J’ai alors pris conscience que je recréais, depuis trois ans à travers la sculpture, le même processus qui s’était développé dans ma conception du dessin. D’ordinaire, mon instrument privilégié est le scalpel que j’utilise tel un crayon. Je travaille souvent en préparant des planches de fragments de gravures, elles m’évoquent des palettes.
Parallèlement, au fil des projets, je constituais un répertoire de formes en plâtre, taillé, sculpté, brisé en fonction des aléas de la matière, du lieu, de l’outil, du caractère architectural ou géologique que je souhaitais apporter. Cette perception procurait l’effet de créer, non pas comme la nature, mais à la manière de la nature, en considérant, par exemple, les phénomènes d’érosion, de stratification ou de gravité. Depuis quelques mois je construisais donc une collection de volumes qui progressivement prenait les airs d’une véritable gypsothèque.
En voyant cet ensemble se dessiner, j’ai eu l’envie d’en réaliser deux versions utopiques sur papier.

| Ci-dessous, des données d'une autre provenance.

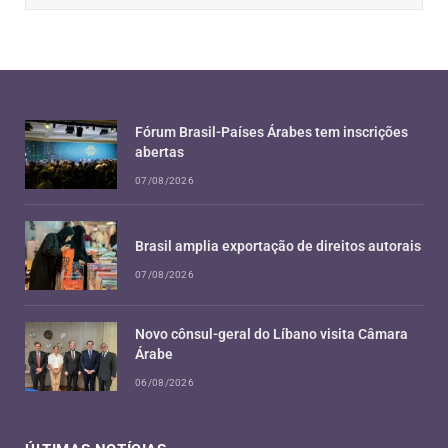
Fórum Brasil-Países Árabes tem inscrições
abertas
07/08/2026
Brasil amplia exportação de direitos autorais
07/08/2026
Novo cônsul-geral do Líbano visita Câmara
Árabe
06/08/2026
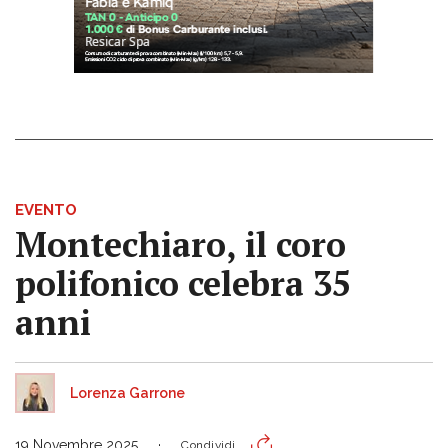
EVENTO
Montechiaro, il coro
polifonico celebra 35
anni
Lorenza Garrone
19 Novembre 2025
Condividi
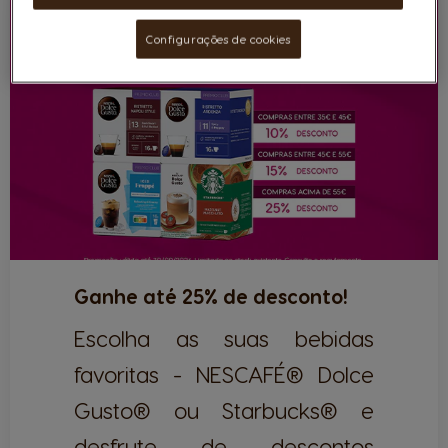
Configurações de cookies
Ganhe até 25% de desconto!
Escolha as suas bebidas
favoritas - NESCAFÉ® Dolce
Gusto® ou Starbucks® e
desfrute de descontos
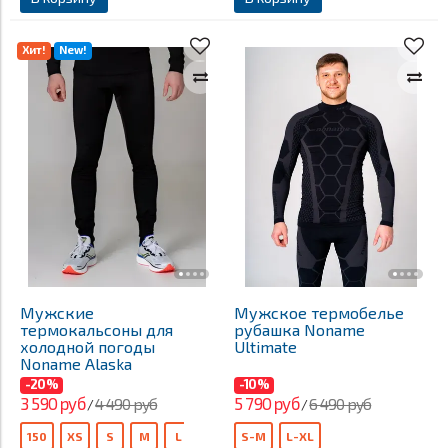
Хит!
New!
Мужские
Мужское термобелье
термокальсоны для
рубашка Noname
холодной погоды
Ultimate
Noname Alaska
-20%
-10%
3 590 руб
5 790 руб
4 490 руб
6 490 руб
/
/
150
XS
S
M
L
XL
XXL
S-M
XXXL
L-XL
140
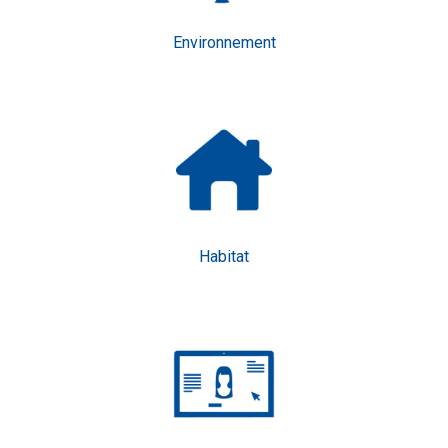
Environnement
Habitat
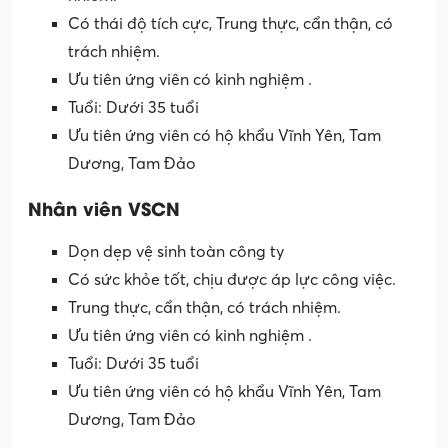
Có thái độ tích cực, Trung thực, cẩn thận, có
trách nhiệm.
Ưu tiên ứng viên có kinh nghiệm .
Tuổi: Dưới 35 tuổi
Ưu tiên ứng viên có hộ khẩu Vĩnh Yên, Tam
Dương, Tam Đảo
Nhân viên VSCN
Dọn dẹp vệ sinh toàn công ty
Có sức khỏe tốt, chịu được áp lực công việc.
Trung thực, cẩn thận, có trách nhiệm.
Ưu tiên ứng viên có kinh nghiệm .
Tuổi: Dưới 35 tuổi
Ưu tiên ứng viên có hộ khẩu Vĩnh Yên, Tam
Dương, Tam Đảo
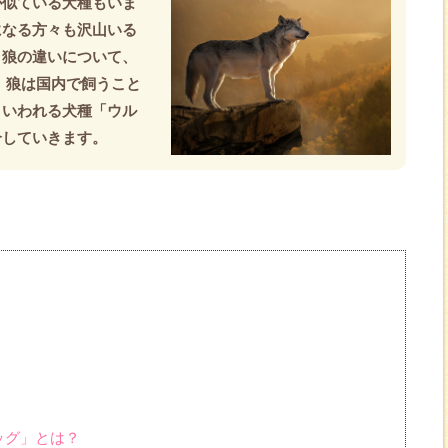
が似ている犬種もいま
になる方々も沢山いる
と狼の違いについて、
、狼は国内で飼うこと
といわれる犬種「ウル
介していきます。
ッグ」とは？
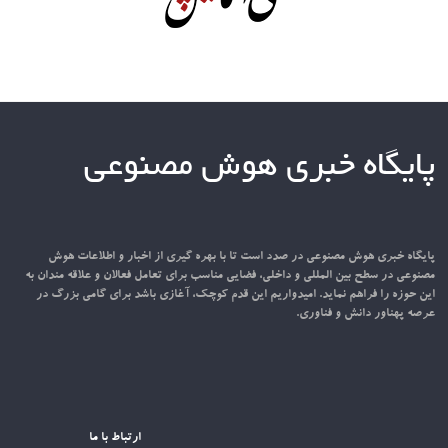
پایگاه خبری هوش مصنوعی
پایگاه خبری هوش مصنوعی در صدد است تا با بهره گیری از اخبار و اطلاعات هوش
مصنوعی در سطح بین المللی و داخلی، فضایی مناسب برای تعامل فعالان و علاقه مندان به
این حوزه را فراهم نماید. امیدواریم این قدم کوچک، آغازی باشد برای گامی بزرگ در
عرصه پهناور دانش و فناوری.
ارتباط با ما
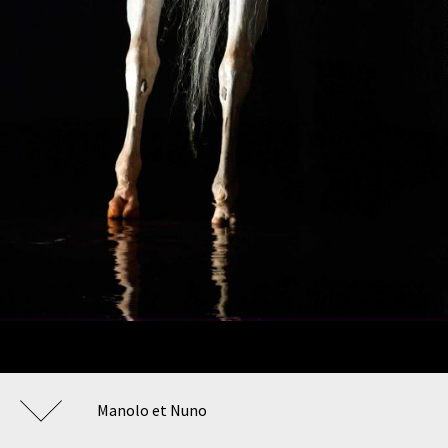
Manolo et Nuno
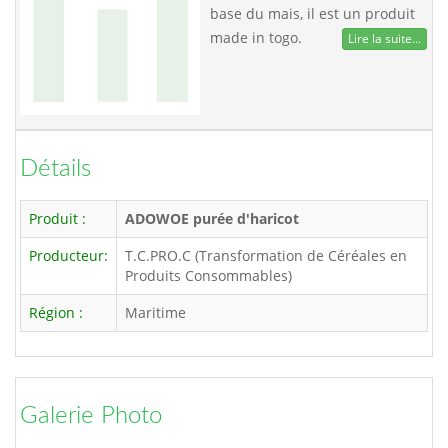
base du mais, il est un produit
made in togo.
Lire la suite...
Détails
Produit :
ADOWOE purée d'haricot
Producteur:
T.C.PRO.C (Transformation de Céréales en
Produits Consommables)
Région :
Maritime
Galerie Photo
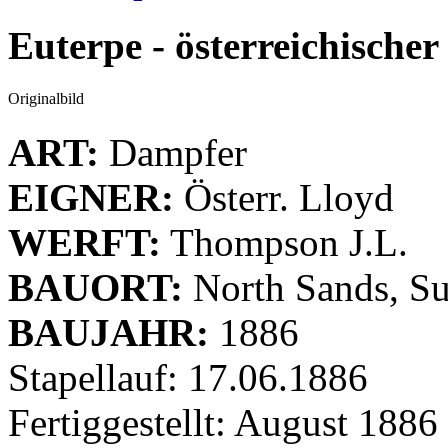
Euterpe - österreichische
Originalbild
ART:
Dampfer
EIGNER:
Österr. Lloyd
WERFT:
Thompson J.L.
BAUORT:
North Sands, S
BAUJAHR:
1886
Stapellauf: 17.06.1886
Fertiggestellt: August 1886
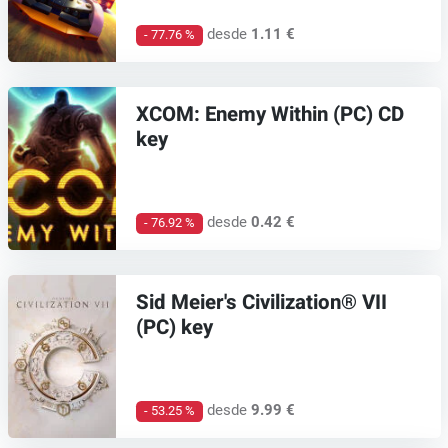
desde
1.11 €
- 77.76 %
XCOM: Enemy Within (PC) CD
key
desde
0.42 €
- 76.92 %
Sid Meier's Civilization® VII
(PC) key
desde
9.99 €
- 53.25 %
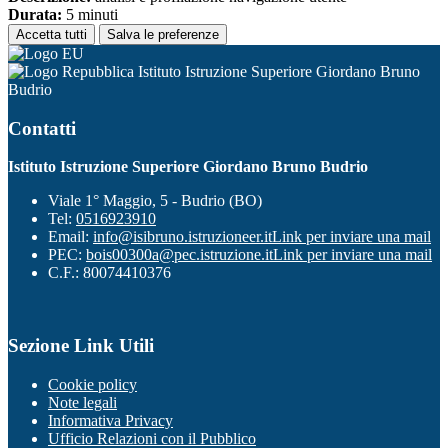
Durata:
5 minuti
Accetta tutti
Salva le preferenze
Istituto Istruzione Superiore Giordano Bruno
Budrio
Contatti
Istituto Istruzione Superiore Giordano Bruno Budrio
Viale 1° Maggio, 5 - Budrio (BO)
Tel:
0516923910
Email:
info@isibruno.istruzioneer.it
Link per inviare una mail
PEC:
bois00300a@pec.istruzione.it
Link per inviare una mail
C.F.: 80074410376
Sezione Link Utili
Cookie policy
Note legali
Informativa Privacy
Ufficio Relazioni con il Pubblico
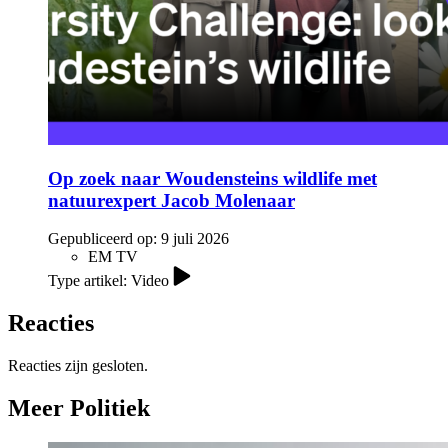
Op zoek naar Woudensteins wildlife met
natuurexpert Jacob Molenaar
Gepubliceerd op:
9 juli 2026
EM TV
Type artikel: Video
Reacties
Reacties zijn gesloten.
Meer Politiek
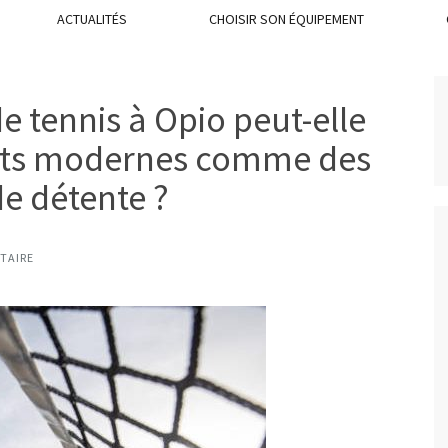
ACTUALITÉS
CHOISIR SON ÉQUIPEMENT
e tennis à Opio peut-elle
nts modernes comme des
e détente ?
TAIRE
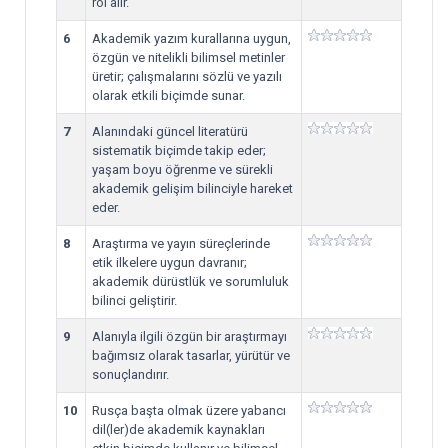
rol alır.
6
Akademik yazım kurallarına uygun,
özgün ve nitelikli bilimsel metinler
üretir; çalışmalarını sözlü ve yazılı
olarak etkili biçimde sunar.
7
Alanındaki güncel literatürü
sistematik biçimde takip eder;
yaşam boyu öğrenme ve sürekli
akademik gelişim bilinciyle hareket
eder.
8
Araştırma ve yayın süreçlerinde
etik ilkelere uygun davranır;
akademik dürüstlük ve sorumluluk
bilinci geliştirir.
9
Alanıyla ilgili özgün bir araştırmayı
bağımsız olarak tasarlar, yürütür ve
sonuçlandırır.
10
Rusça başta olmak üzere yabancı
dil(ler)de akademik kaynakları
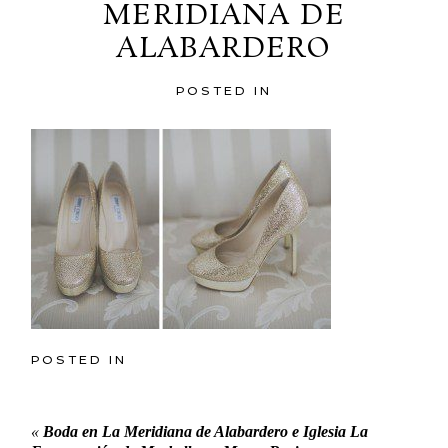
MERIDIANA DE
ALABARDERO
POSTED IN
POSTED IN
«
Boda en La Meridiana de Alabardero e Iglesia La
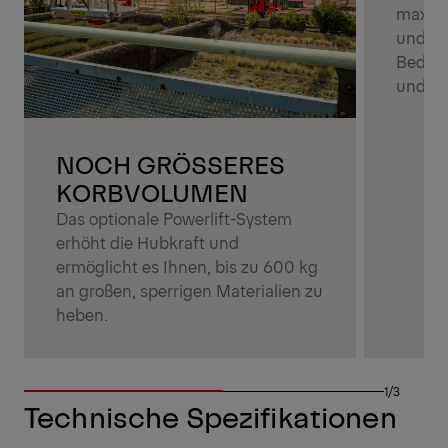
maximal
und op
Bedie
und St
NOCH GRÖSSERES
KORBVOLUMEN
Das optionale Powerlift-System
erhöht die Hubkraft und
ermöglicht es Ihnen, bis zu 600 kg
an großen, sperrigen Materialien zu
heben.
1/3
Technische Spezifikationen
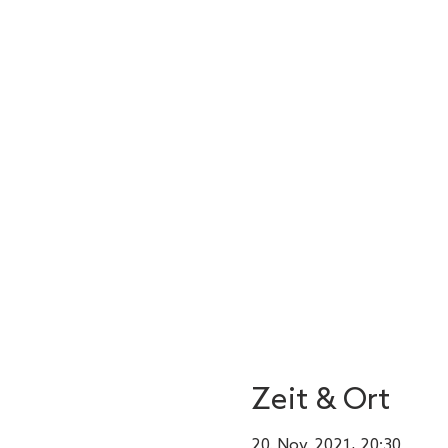
Zeit & Ort
20. Nov. 2021, 20:30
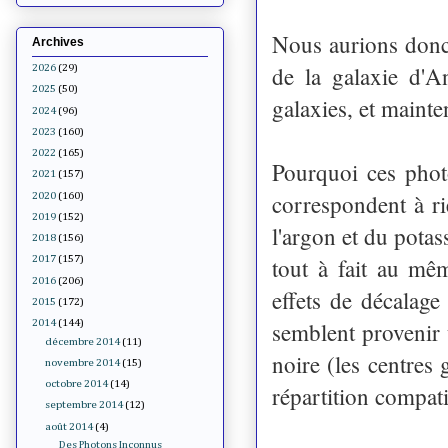
Nous aurions donc
Archives
de la galaxie d'
2026
(29)
2025
(50)
galaxies, et mainte
2024
(96)
2023
(160)
2022
(165)
Pourquoi ces photo
2021
(157)
correspondent à ri
2020
(160)
2019
(152)
l'argon et du potas
2018
(156)
tout à fait au mê
2017
(157)
2016
(206)
effets de décalage
2015
(172)
semblent provenir 
2014
(144)
décembre 2014
(11)
noire (les centres 
novembre 2014
(15)
octobre 2014
(14)
répartition compati
septembre 2014
(12)
août 2014
(4)
Des Photons Inconnus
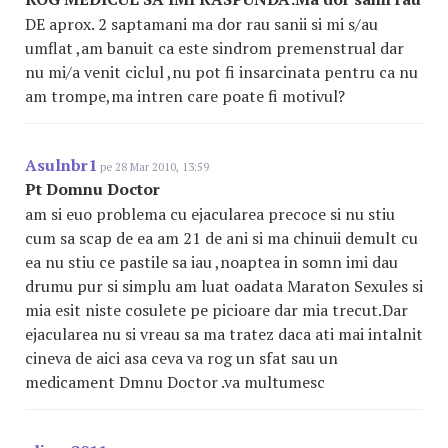
DE aprox. 2 saptamani ma dor rau sanii si mi s/au
umflat ,am banuit ca este sindrom premenstrual dar
nu mi/a venit ciclul ,nu pot fi insarcinata pentru ca nu
am trompe,ma intren care poate fi motivul?
Asulnbr1
pe 28 Mar 2010, 13:59
Pt Domnu Doctor
am si euo problema cu ejacularea precoce si nu stiu
cum sa scap de ea am 21 de ani si ma chinuii demult cu
ea nu stiu ce pastile sa iau ,noaptea in somn imi dau
drumu pur si simplu am luat oadata Maraton Sexules si
mia esit niste cosulete pe picioare dar mia trecut.Dar
ejacularea nu si vreau sa ma tratez daca ati mai intalnit
cineva de aici asa ceva va rog un sfat sau un
medicament Dmnu Doctor .va multumesc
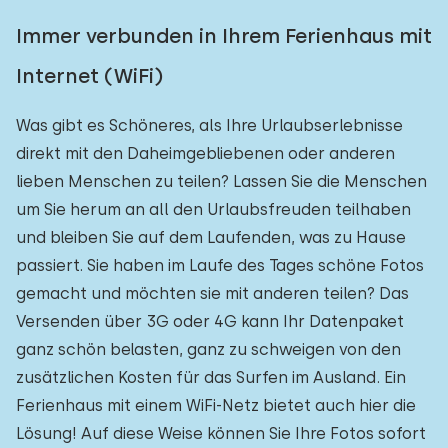
Immer verbunden in Ihrem Ferienhaus mit
Internet (WiFi)
Was gibt es Schöneres, als Ihre Urlaubserlebnisse
direkt mit den Daheimgebliebenen oder anderen
lieben Menschen zu teilen? Lassen Sie die Menschen
um Sie herum an all den Urlaubsfreuden teilhaben
und bleiben Sie auf dem Laufenden, was zu Hause
passiert. Sie haben im Laufe des Tages schöne Fotos
gemacht und möchten sie mit anderen teilen? Das
Versenden über 3G oder 4G kann Ihr Datenpaket
ganz schön belasten, ganz zu schweigen von den
zusätzlichen Kosten für das Surfen im Ausland. Ein
Ferienhaus mit einem WiFi-Netz bietet auch hier die
Lösung! Auf diese Weise können Sie Ihre Fotos sofort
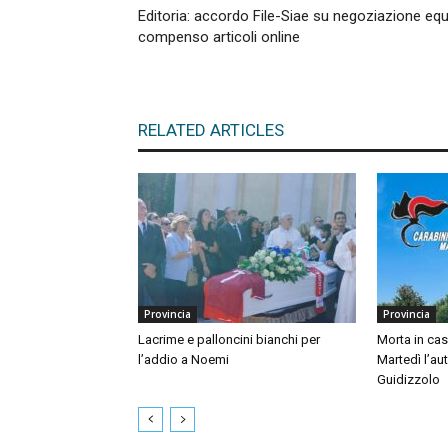
Editoria: accordo File-Siae su negoziazione eq
compenso articoli online
RELATED ARTICLES
Provincia
Provincia
Lacrime e palloncini bianchi per
Morta in ca
l’addio a Noemi
Martedì l’au
Guidizzolo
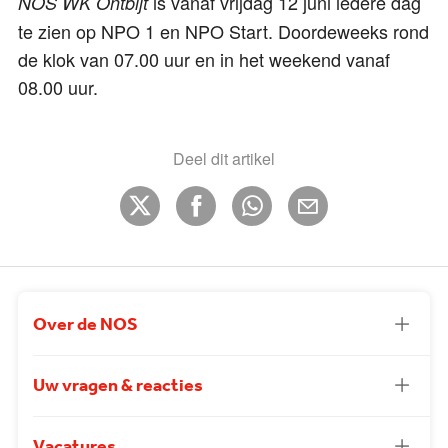
is vanaf vrijdag 12 juni iedere dag
NOS WK Ontbijt
te zien op NPO 1 en NPO Start. Doordeweeks rond
de klok van 07.00 uur en in het weekend vanaf
08.00 uur.
Deel dit artikel
Over de NOS
Uw vragen & reacties
Vacatures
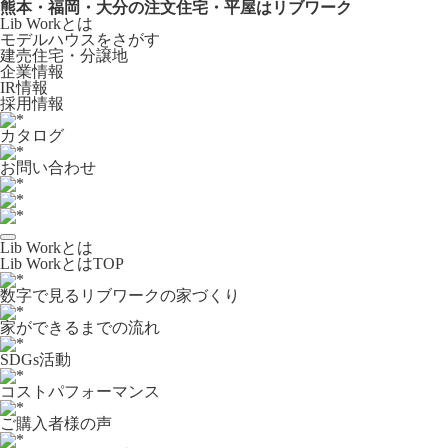
熊本・福岡・大分の注文住宅・平屋はリブワーク
Lib Workとは
モデルハウスをさがす
建売住宅・分譲地
企業情報
IR情報
採用情報
カタログ
お問い合わせ
Lib Workとは
Lib WorkとはTOP
数字で⾒るリブワークの家づくり
家ができるまでの流れ
SDGs活動
コストパフォーマンス
ご購入者様の声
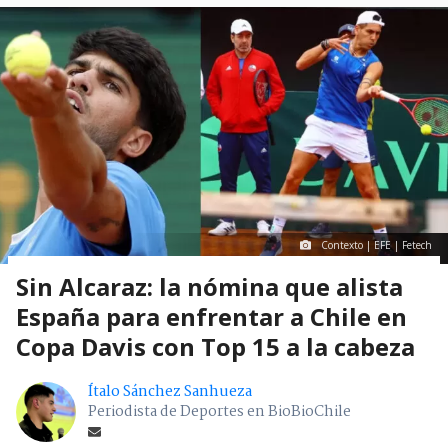
Contexto | EFE | Fetech
Sin Alcaraz: la nómina que alista
España para enfrentar a Chile en
Copa Davis con Top 15 a la cabeza
Ítalo Sánchez Sanhueza
Periodista de Deportes en BioBioChile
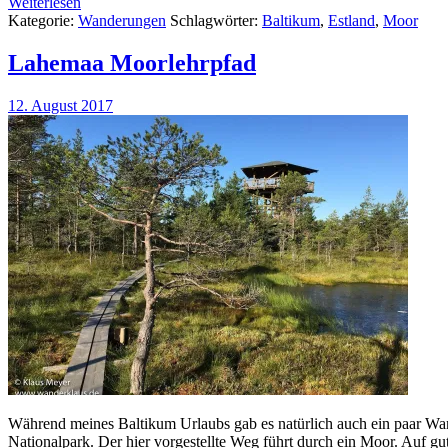
Weiterlesen
Kategorie:
Wanderungen
Schlagwörter:
Baltikum
,
Estland
,
Moor
Lahemaa Moorlehrpfad
12. August 2017
Während meines Baltikum Urlaubs gab es natürlich auch ein paar W
Nationalpark. Der hier vorgestellte Weg führt durch ein Moor. Auf 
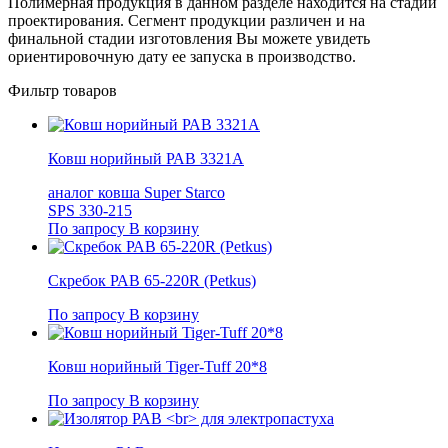
Полимерная продукция в данном разделе находится на стадии
проектирования. Сегмент продукции различен и на
финальной стадии изготовления Вы можете увидеть
ориентировочную дату ее запуска в производство.
Фильтр товаров
Ковш норийный РАВ 3321А
аналог ковша Super Starco
SPS 330-215
По запросу
В корзину
Скребок РАВ 65-220R (Petkus)
По запросу
В корзину
Ковш норийный Tiger-Tuff 20*8
По запросу
В корзину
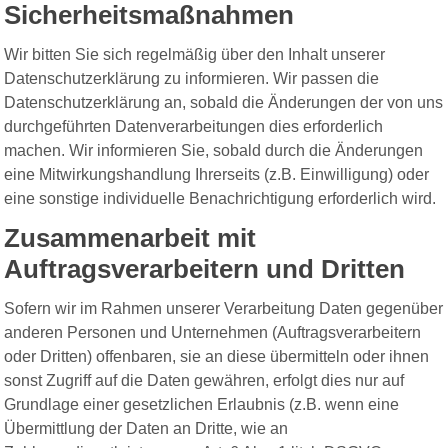
Sicherheitsmaßnahmen
Wir bitten Sie sich regelmäßig über den Inhalt unserer
Datenschutzerklärung zu informieren. Wir passen die
Datenschutzerklärung an, sobald die Änderungen der von uns
durchgeführten Datenverarbeitungen dies erforderlich
machen. Wir informieren Sie, sobald durch die Änderungen
eine Mitwirkungshandlung Ihrerseits (z.B. Einwilligung) oder
eine sonstige individuelle Benachrichtigung erforderlich wird.
Zusammenarbeit mit
Auftragsverarbeitern und Dritten
Sofern wir im Rahmen unserer Verarbeitung Daten gegenüber
anderen Personen und Unternehmen (Auftragsverarbeitern
oder Dritten) offenbaren, sie an diese übermitteln oder ihnen
sonst Zugriff auf die Daten gewähren, erfolgt dies nur auf
Grundlage einer gesetzlichen Erlaubnis (z.B. wenn eine
Übermittlung der Daten an Dritte, wie an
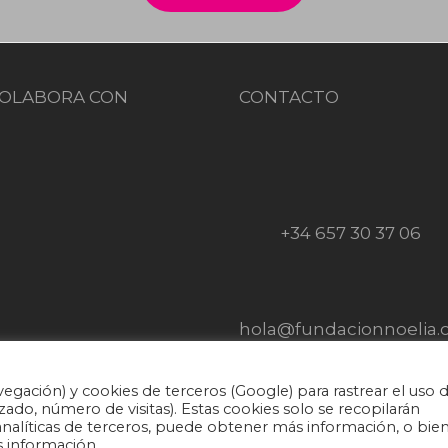
OLABORA CON
CONTACTO
+34 657 30 37 06
hola@fundacionnoelia.
vegación) y cookies de terceros (Google) para rastrear el uso 
zado, número de visitas). Estas cookies solo se recopilarán
alíticas de terceros, puede obtener más información, o bie
vacidad
·
Aviso Legal
·
Política de cookies
·
Condiciones gen
 información.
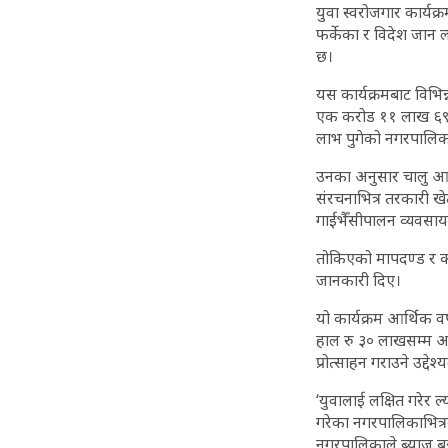
युवा स्वरोजगार कार्यक
फर्केका र विदेश जान ल
छ।
यस कार्यक्रमबाट विभि
एक करोड ११ लाख ६९ ह
लाभ पुगेको नगरपालिका
उनका अनुसार चालु आर
संरचनाभित्र तरकारी खे
गाईभैँसीपालन व्यवसा
तोकिएको मापदण्ड र कार
जानकारी दिए।
यो कार्यक्रम आर्थिक 
हाल रु ३० लाखसम्म अनु
प्रोत्साहन गराउने उद्
‘युवालाई लक्षित गरेर 
गरेका नगरपालिकाभित्रक
नगरपालिकाले ब्याज बु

Gypsothèque et New Gypsothèque représentent des édifices muséaux en creux dans le blanc de la feuille, suggérant les frontières de la valeur institutionnelle apportée à une entité historique. Dans ces compositions, trois arches au fond bleu désignent les ouvertures des bâtiments suggérés. Ces trois aplats géométriques plein-cintres contrastent et se distinguent du reste de la composition sur fond blanc.
J’ai pu saisir, dans ces deux dessins, l’impulsion plastique recherchée pour mon installation. Des lignes de forces de couleur vives dessineraient en creux dans l’espace calcaire et mettraient en relief mon lexique de formes vestigo-geometriques en plâtre. Le phénomène de disparition optique du plâtre blanc sur les murs de chaux serait en lui-même une forme d’érosion visuelle.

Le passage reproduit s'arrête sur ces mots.